------ Task inputs ------
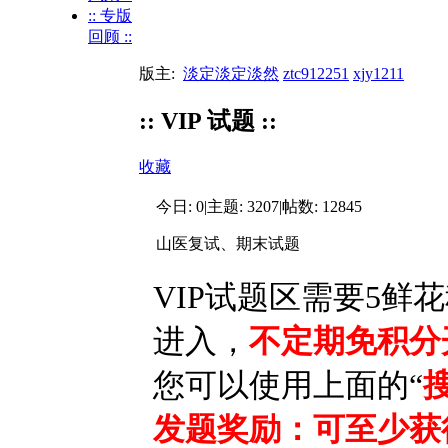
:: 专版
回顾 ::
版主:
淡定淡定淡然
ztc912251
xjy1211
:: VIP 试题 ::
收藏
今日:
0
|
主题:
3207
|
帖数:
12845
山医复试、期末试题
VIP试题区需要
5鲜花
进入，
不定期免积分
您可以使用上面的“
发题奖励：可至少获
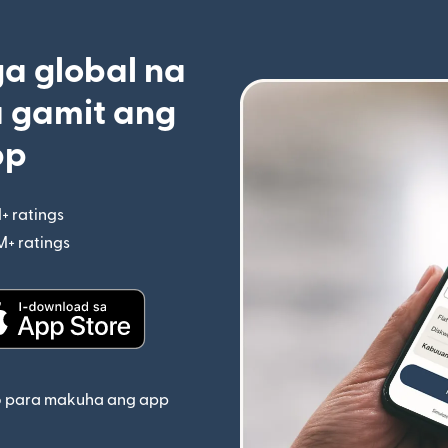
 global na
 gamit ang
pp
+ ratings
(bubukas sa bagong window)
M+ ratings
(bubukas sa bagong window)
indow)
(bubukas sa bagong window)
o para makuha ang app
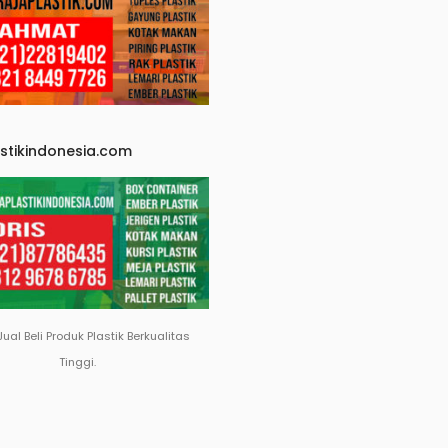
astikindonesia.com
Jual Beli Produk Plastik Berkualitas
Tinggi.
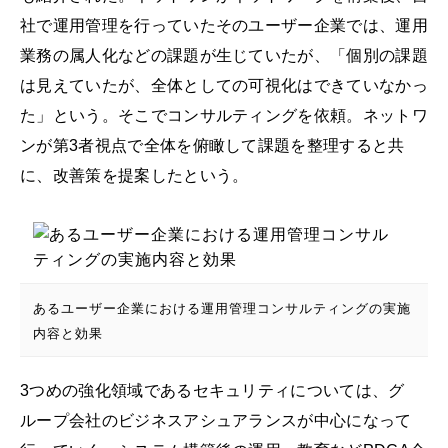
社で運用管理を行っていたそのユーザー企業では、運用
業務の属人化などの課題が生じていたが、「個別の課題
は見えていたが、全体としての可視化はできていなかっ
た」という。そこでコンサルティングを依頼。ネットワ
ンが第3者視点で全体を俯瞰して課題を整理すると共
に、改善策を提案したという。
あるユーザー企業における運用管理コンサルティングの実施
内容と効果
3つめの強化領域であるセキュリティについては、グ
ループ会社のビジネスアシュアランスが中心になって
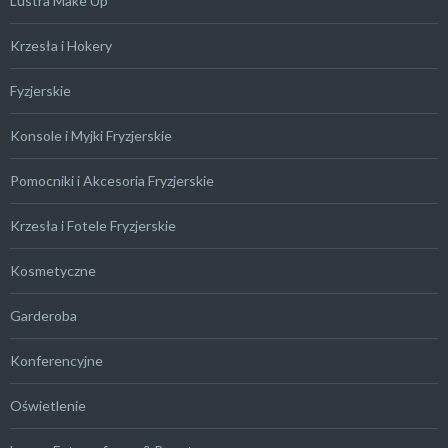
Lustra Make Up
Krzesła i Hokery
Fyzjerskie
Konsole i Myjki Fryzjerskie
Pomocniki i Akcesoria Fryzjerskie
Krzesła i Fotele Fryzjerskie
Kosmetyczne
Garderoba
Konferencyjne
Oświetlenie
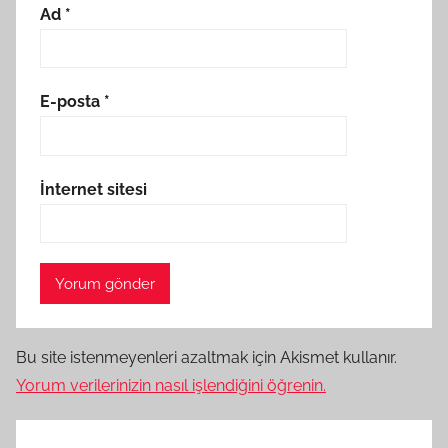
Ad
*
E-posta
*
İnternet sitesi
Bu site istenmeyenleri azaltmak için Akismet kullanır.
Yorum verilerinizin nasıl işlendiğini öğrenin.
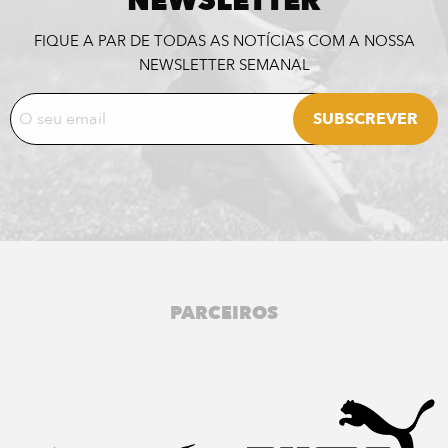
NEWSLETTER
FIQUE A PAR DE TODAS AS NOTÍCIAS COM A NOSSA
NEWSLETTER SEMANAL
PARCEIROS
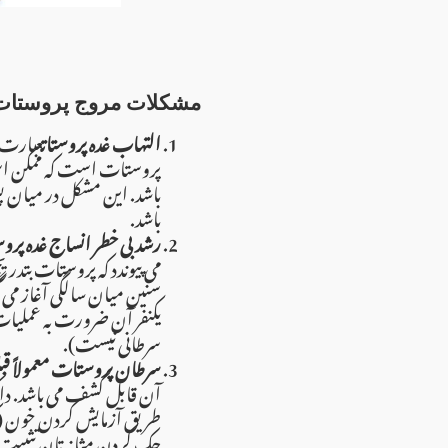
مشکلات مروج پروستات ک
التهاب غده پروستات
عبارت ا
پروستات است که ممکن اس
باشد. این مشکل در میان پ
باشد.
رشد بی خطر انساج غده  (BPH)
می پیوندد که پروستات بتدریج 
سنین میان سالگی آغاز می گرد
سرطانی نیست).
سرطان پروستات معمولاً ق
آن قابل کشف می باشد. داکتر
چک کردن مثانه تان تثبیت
------
------ Task inputs ------
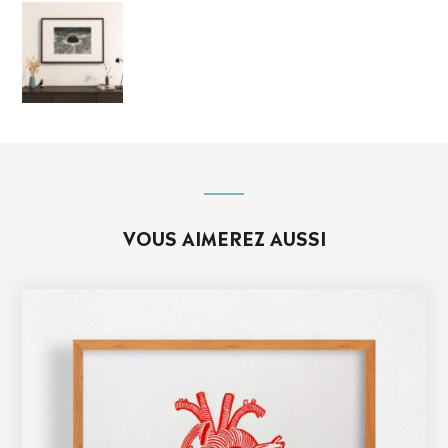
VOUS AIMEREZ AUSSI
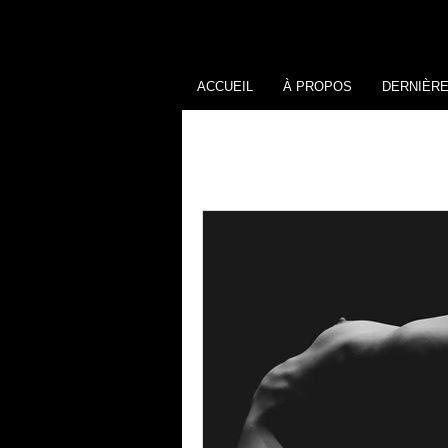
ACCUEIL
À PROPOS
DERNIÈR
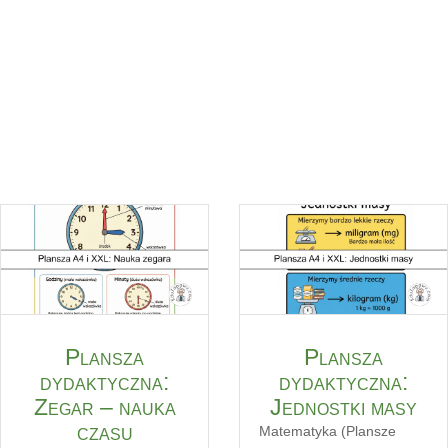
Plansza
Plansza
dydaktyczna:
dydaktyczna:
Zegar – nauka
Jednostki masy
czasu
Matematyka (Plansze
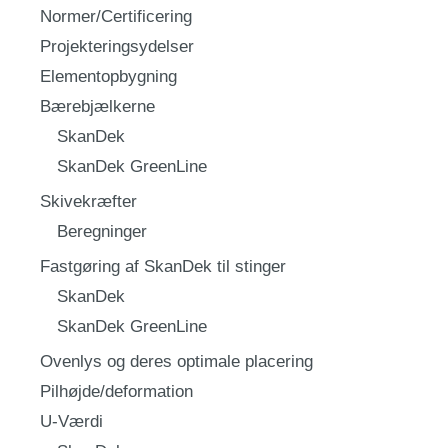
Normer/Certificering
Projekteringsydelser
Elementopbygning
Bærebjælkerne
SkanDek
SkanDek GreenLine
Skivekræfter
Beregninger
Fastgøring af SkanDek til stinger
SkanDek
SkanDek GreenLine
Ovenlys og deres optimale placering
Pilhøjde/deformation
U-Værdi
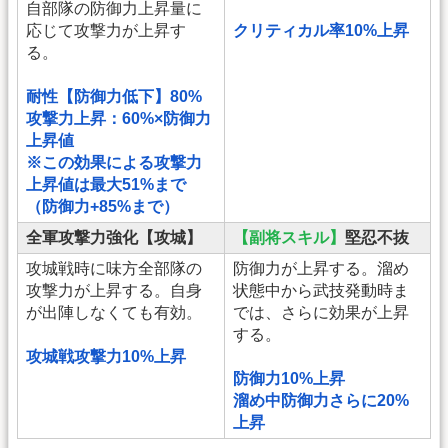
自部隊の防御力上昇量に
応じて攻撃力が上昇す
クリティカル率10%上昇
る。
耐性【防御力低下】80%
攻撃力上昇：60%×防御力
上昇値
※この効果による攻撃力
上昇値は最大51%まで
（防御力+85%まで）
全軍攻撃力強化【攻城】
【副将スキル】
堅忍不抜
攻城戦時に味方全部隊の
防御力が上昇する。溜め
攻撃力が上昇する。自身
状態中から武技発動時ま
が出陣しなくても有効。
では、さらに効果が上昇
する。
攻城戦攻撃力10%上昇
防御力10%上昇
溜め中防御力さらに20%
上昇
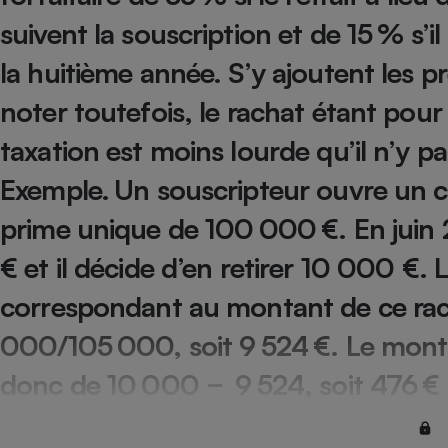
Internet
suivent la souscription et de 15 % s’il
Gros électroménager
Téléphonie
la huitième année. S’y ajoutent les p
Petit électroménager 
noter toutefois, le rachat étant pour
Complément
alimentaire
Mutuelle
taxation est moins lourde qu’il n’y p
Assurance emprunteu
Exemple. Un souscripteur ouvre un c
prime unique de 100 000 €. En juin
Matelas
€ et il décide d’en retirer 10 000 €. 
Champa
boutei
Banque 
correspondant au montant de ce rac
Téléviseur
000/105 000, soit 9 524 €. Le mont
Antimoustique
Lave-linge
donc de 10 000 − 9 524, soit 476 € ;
------
------ Task inputs ------
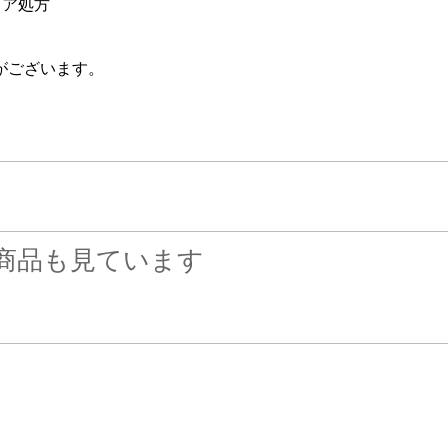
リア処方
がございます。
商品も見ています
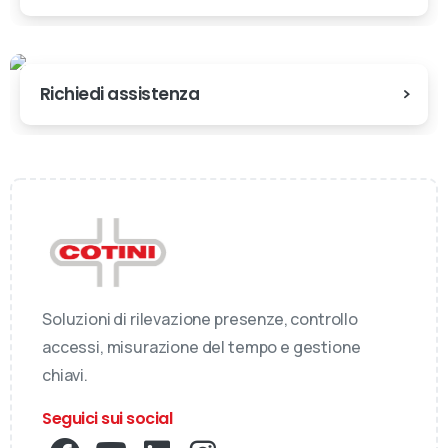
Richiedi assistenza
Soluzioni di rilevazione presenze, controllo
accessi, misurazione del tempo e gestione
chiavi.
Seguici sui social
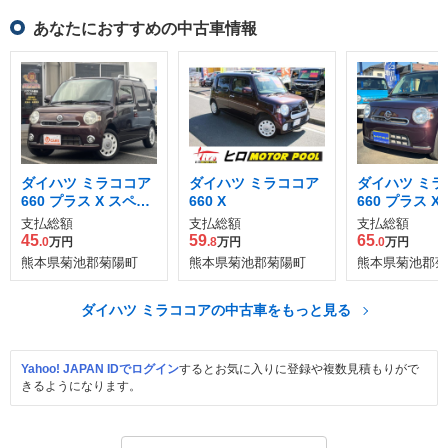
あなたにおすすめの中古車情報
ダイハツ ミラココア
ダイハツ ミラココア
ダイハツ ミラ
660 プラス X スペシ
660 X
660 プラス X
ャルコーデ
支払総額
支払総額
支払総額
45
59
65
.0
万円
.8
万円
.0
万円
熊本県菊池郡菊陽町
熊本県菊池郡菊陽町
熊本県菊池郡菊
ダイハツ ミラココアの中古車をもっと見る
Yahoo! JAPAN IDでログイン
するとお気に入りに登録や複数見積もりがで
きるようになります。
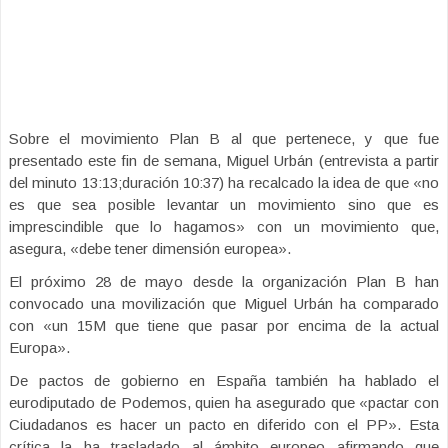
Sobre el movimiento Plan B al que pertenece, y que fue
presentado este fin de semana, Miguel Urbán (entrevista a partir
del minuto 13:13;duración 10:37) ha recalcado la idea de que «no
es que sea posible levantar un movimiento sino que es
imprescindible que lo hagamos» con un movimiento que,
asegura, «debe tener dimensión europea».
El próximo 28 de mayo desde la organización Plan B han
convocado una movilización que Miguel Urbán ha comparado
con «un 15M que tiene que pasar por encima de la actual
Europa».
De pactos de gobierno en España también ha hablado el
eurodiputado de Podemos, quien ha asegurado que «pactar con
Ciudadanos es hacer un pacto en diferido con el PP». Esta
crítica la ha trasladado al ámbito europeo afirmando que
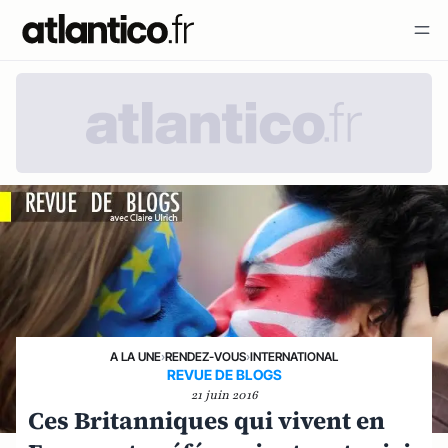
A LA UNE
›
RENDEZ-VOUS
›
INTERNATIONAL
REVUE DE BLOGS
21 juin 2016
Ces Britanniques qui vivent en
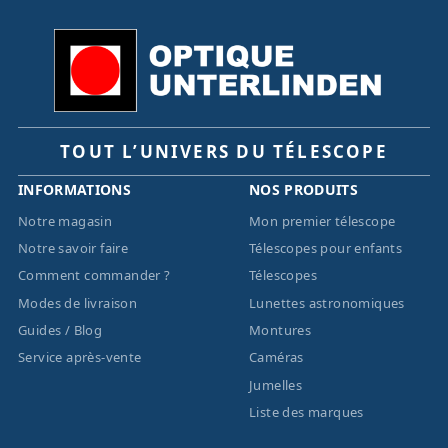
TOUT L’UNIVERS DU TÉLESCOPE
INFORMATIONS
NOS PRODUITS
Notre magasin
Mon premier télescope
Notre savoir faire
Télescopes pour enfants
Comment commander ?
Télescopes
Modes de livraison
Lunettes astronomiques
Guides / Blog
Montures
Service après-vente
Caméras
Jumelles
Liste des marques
------
Aim of the task:
In the entries above, find the line that contains "Seguici sui social" and the line that contains "De pactos de". Reproduce exactly those two lines and every line between them, but not the pictures.

Your response:
Seguici sui social
あなたにおすすめの中古車情報
ダイハツ ミラココア
ダイハツ ミラココア
ダイハツ ミラ
660 プラス X スペシ
660 X
660 プラス X
ャルコーデ
支払総額
支払総額
支払総額
45
59
65
.0
万円
.8
万円
.0
万円
熊本県菊池郡菊陽町
熊本県菊池郡菊陽町
熊本県菊池郡菊
ダイハツ ミラココアの中古車をもっと見る
Yahoo! JAPAN IDでログイン
するとお気に入りに登録や複数見積もりがで
きるようになります。
Sobre el movimiento Plan B al que pertenece, y que fue
presentado este fin de semana, Miguel Urbán (entrevista a partir
del minuto 13:13;duración 10:37) ha recalcado la idea de que «no
es que sea posible levantar un movimiento sino que es
imprescindible que lo hagamos» con un movimiento que,
asegura, «debe tener dimensión europea».
El próximo 28 de mayo desde la organización Plan B han
convocado una movilización que Miguel Urbán ha comparado
con «un 15M que tiene que pasar por encima de la actual
Europa».
De pactos de gobierno en España también ha hablado el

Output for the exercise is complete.